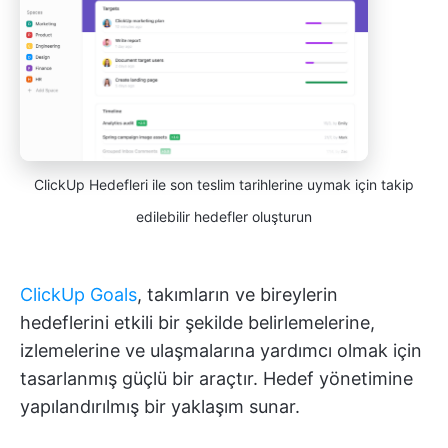
ClickUp Hedefleri ile son teslim tarihlerine uymak için takip
edilebilir hedefler oluşturun
ClickUp Goals
, takımların ve bireylerin
hedeflerini etkili bir şekilde belirlemelerine,
izlemelerine ve ulaşmalarına yardımcı olmak için
tasarlanmış güçlü bir araçtır. Hedef yönetimine
yapılandırılmış bir yaklaşım sunar.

What you should do =
Copy the records above exactly, starting at the line that contains "ClickUp Goals" and ending at the last line, and leave out all earlier lines.

Answer to the problem =
ClickUp Goals
, takımların ve bireylerin
hedeflerini etkili bir şekilde belirlemelerine,
izlemelerine ve ulaşmalarına yardımcı olmak için
tasarlanmış güçlü bir araçtır. Hedef yönetimine
yapılandırılmış bir yaklaşım sunar.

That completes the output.